Equidate Divulges Startups’ Financial Details

The mystery of the private company — more specifically, valuations tied to private companies — is perhaps set to become a bit less shrouded in secrecy.

The New York Times reported on Monday (July 25) that Equidate, which is billed as an online marketplace geared for trading shares of private companies, is on track to release free information on private companies, looking across and parsing data from filings that would also disclose the prices that are paid, and have been paid, for private companies.

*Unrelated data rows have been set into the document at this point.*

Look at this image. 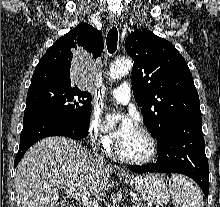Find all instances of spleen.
<instances>
[{
	"label": "spleen",
	"instance_id": "1",
	"mask_svg": "<svg viewBox=\"0 0 220 207\" xmlns=\"http://www.w3.org/2000/svg\"><path fill=\"white\" fill-rule=\"evenodd\" d=\"M172 202L175 207H203V197L197 186L182 175L169 180Z\"/></svg>",
	"mask_w": 220,
	"mask_h": 207
}]
</instances>
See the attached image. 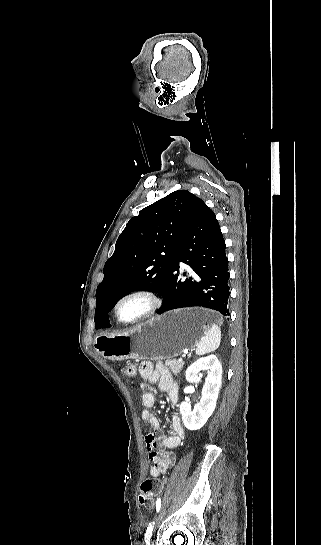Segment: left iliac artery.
Instances as JSON below:
<instances>
[{"label":"left iliac artery","mask_w":321,"mask_h":545,"mask_svg":"<svg viewBox=\"0 0 321 545\" xmlns=\"http://www.w3.org/2000/svg\"><path fill=\"white\" fill-rule=\"evenodd\" d=\"M160 507H161V500L159 499V500L157 501V503H156L157 512H159ZM154 524H155V523L152 522V523L148 526V528H147V530H146V533H145V541H146V544H147V545H150V539H151V536H152V531H153V525H154Z\"/></svg>","instance_id":"left-iliac-artery-1"}]
</instances>
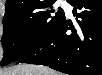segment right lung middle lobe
I'll use <instances>...</instances> for the list:
<instances>
[{"instance_id": "dd1d6c3e", "label": "right lung middle lobe", "mask_w": 102, "mask_h": 75, "mask_svg": "<svg viewBox=\"0 0 102 75\" xmlns=\"http://www.w3.org/2000/svg\"><path fill=\"white\" fill-rule=\"evenodd\" d=\"M54 1L34 9L4 15L1 65L17 62L40 45L65 17L52 9Z\"/></svg>"}]
</instances>
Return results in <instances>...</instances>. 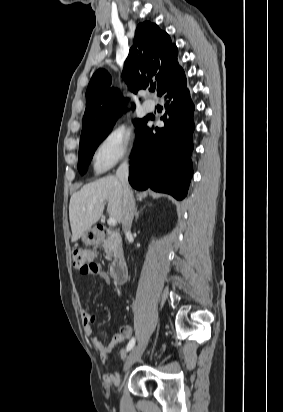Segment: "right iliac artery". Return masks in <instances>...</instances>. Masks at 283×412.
<instances>
[{
	"label": "right iliac artery",
	"instance_id": "right-iliac-artery-1",
	"mask_svg": "<svg viewBox=\"0 0 283 412\" xmlns=\"http://www.w3.org/2000/svg\"><path fill=\"white\" fill-rule=\"evenodd\" d=\"M134 345H135V338H132L130 342L128 343L126 350L130 351L134 347Z\"/></svg>",
	"mask_w": 283,
	"mask_h": 412
}]
</instances>
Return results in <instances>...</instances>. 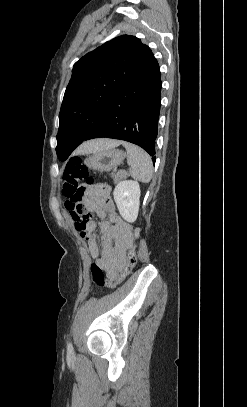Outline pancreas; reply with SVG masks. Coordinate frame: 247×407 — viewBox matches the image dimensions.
I'll return each instance as SVG.
<instances>
[{
  "label": "pancreas",
  "mask_w": 247,
  "mask_h": 407,
  "mask_svg": "<svg viewBox=\"0 0 247 407\" xmlns=\"http://www.w3.org/2000/svg\"><path fill=\"white\" fill-rule=\"evenodd\" d=\"M111 177L113 178L115 183L120 182L122 179L127 177V173L125 171H119L117 173H112Z\"/></svg>",
  "instance_id": "1"
}]
</instances>
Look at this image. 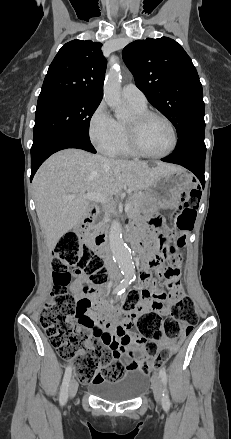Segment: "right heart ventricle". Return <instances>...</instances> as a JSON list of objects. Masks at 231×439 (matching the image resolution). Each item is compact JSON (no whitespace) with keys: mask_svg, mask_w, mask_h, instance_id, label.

Equidate will also offer up online tools that would let holders examine their own holdings and ascribe value to those holdings.

NYT noted that, in an interview with Sohail Prasad, a cofounder of the firm, the mindset has been one where “we’re giving away this data to help create a more robust market and to give stakeholders, like employees, investors and other shareholders, a better way to understand the value of their stock.” The firm traces its roots to 2013, and through its exchange, deals have some rules governing disclosure and shareholder protection, said NYT.

As has been wisely noted on Wall Street, in Silicon Valley and beyond, shares are hard to come by in private investments, and robust data for valuation purposes is anything but robust. The site itself currently has active listings for roughly $750 million in private shares. The wrinkle here is that the marketplace lets investors comp the current price at which shares change hands against the backdrop of what others may have paid for it through institutional or early backing financing. Secondary markets are also getting regulatory scrutiny, with lack of efficient trading and even instances of fraud.